Quand Kofi Annan défiait la communauté internationale pour le Liban

Hommage
21/08/2018

Kofi Annan s’est éteint le 18 août 2018, à 80 ans, après une longue carrière diplomatique. Celui qui a été secrétaire général de l’ONU entre 1997 et 2007 a joué un rôle prépondérant au Liban, notamment en ce qui concerne l’adoption des résolutions 1559 et 1701. Sous son mandat, le Liban était quasiment placé sous « tuteurage international », à travers l’adoption d’une série de résolutions fondatrices sur le plan du respect de la souveraineté libanaise et de la fin de l’impunité face aux assassinats visant des personnalités politiques. Paroles de responsables politiques qui l’ont côtoyé de près.

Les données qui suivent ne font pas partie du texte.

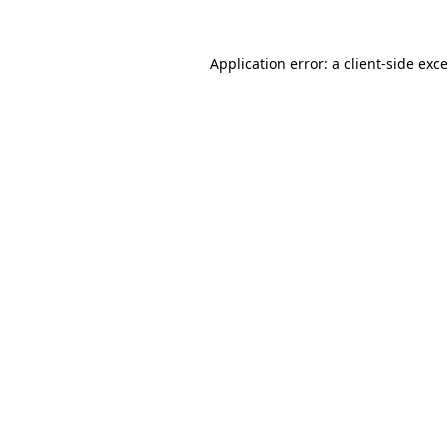
Application error: a
client
-side exc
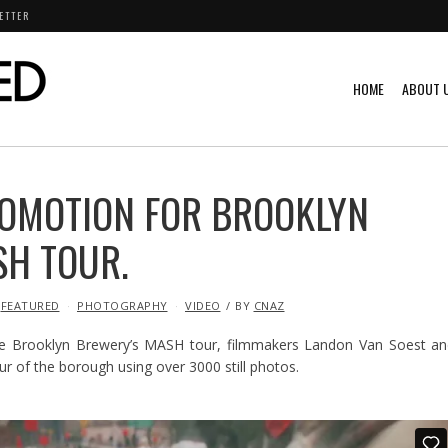
ETTER
HOME
ABOUT 
ROMOTION FOR BROOKLYN
SH TOUR.
FEATURED
PHOTOGRAPHY
VIDEO
BY
CNAZ
e Brooklyn Brewery’s MASH tour, filmmakers Landon Van Soest an
ur of the borough using over 3000 still photos.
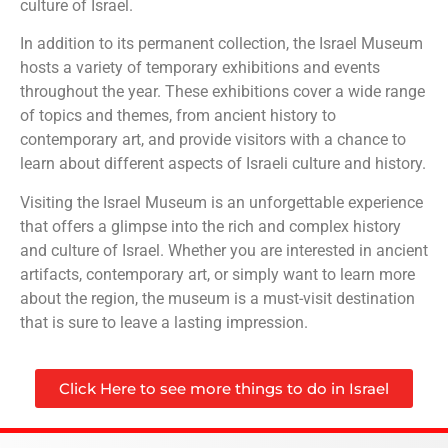
culture of Israel.
In addition to its permanent collection, the Israel Museum
hosts a variety of temporary exhibitions and events
throughout the year. These exhibitions cover a wide range
of topics and themes, from ancient history to
contemporary art, and provide visitors with a chance to
learn about different aspects of Israeli culture and history.
Visiting the Israel Museum is an unforgettable experience
that offers a glimpse into the rich and complex history
and culture of Israel. Whether you are interested in ancient
artifacts, contemporary art, or simply want to learn more
about the region, the museum is a must-visit destination
that is sure to leave a lasting impression.
Click Here to see more things to do in Israel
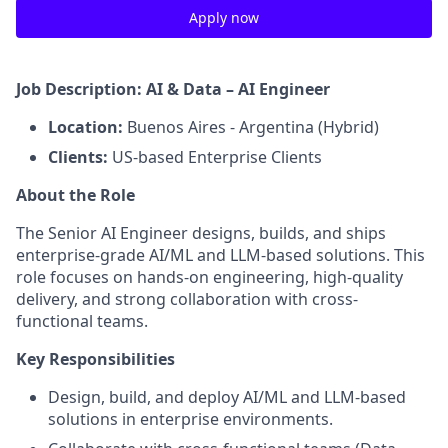
Apply now
Job Description: AI & Data – AI Engineer
Location:
Buenos Aires - Argentina (Hybrid)
Clients:
US‑based Enterprise Clients
About the Role
The Senior AI Engineer designs, builds, and ships
enterprise-grade AI/ML and LLM-based solutions. This
role focuses on hands-on engineering, high-quality
delivery, and strong collaboration with cross-
functional teams.
Key Responsibilities
Design, build, and deploy AI/ML and LLM-based
solutions in enterprise environments.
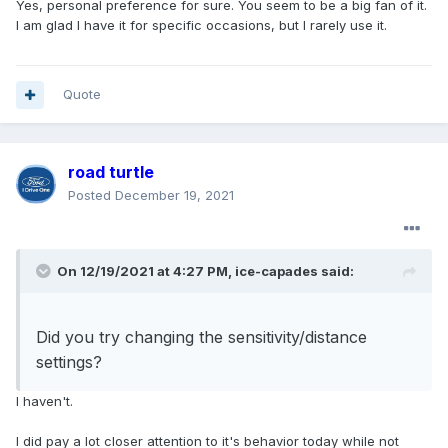
Yes, personal preference for sure. You seem to be a big fan of it.
I am glad I have it for specific occasions, but I rarely use it.
Quote
road turtle
Posted
December 19, 2021
On 12/19/2021 at 4:27 PM,
ice-capades
said:
Did you try changing the sensitivity/distance
settings?
I haven't.
I did pay a lot closer attention to it's behavior today while not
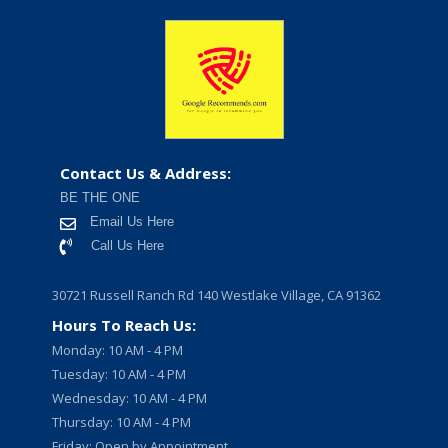
Contact Us & Address:
BE THE ONE
Email Us Here
Call Us Here
30721 Russell Ranch Rd 140 Westlake Village, CA 91362
Hours To Reach Us:
Monday: 10 AM - 4 PM
Tuesday: 10 AM - 4 PM
Wednesday: 10 AM - 4 PM
Thursday: 10 AM - 4 PM
Friday: Open by Appointment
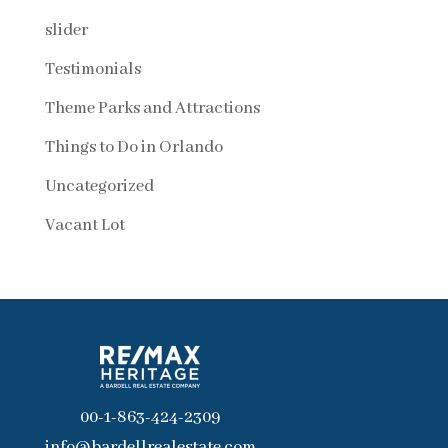
slider
Testimonials
Theme Parks and Attractions
Things to Do in Orlando
Uncategorized
Vacant Lot
00-1-863-424-2309
info@bardellrealestate.com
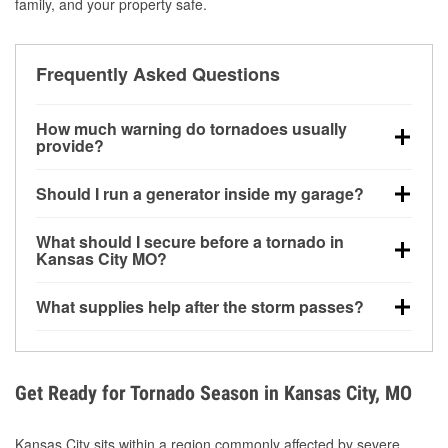
family, and your property safe.
Frequently Asked Questions
How much warning do tornadoes usually
provide?
Some tornadoes in Kansas City, MO develop with
Should I run a generator inside my garage?
very little notice. Warnings may be issued minutes
before touchdown, making pre-storm preparation
No. Generators must be operated outdoors at least
What should I secure before a tornado in
critical.
20 feet away from doors and windows to prevent
Kansas City MO?
carbon monoxide buildup and potential injury.
Outdoor furniture, grills, tools, trampolines, and any
What supplies help after the storm passes?
loose yard items should be anchored or stored to
reduce flying debris.
Protective gloves, masks, flashlights, extension
cords, and cleanup tools help reduce injury risk
during debris removal.
Get Ready for Tornado Season in Kansas City, MO
Kansas City sits within a region commonly affected by severe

Adoptée le 2 septembre 2004, à la veille de la prorogation du mandat d’Émile Lahoud en pleine tutelle syrienne au Liban, la résolution 1559 demande le retrait des troupes étrangères du pays, le désarmement et la dissolution de toutes les milices. Elle précède de quelques mois l’assassinat du Premier ministre Rafic Hariri, en février 2005, et le retrait des troupes syriennes, en avril de la même année. Se rappelant des circonstances qui prévalaient à l’époque, le ministre sortant de l’Éducation Marwan Hamadé estime que « la présence et l’action de M. Annan ont été déterminantes pour l’adoption de la 1559, surtout que les rapports qu’il a présentés au Conseil de sécurité ont permis de neutraliser les pays qui s’opposaient à cette résolution, notamment la Russie ».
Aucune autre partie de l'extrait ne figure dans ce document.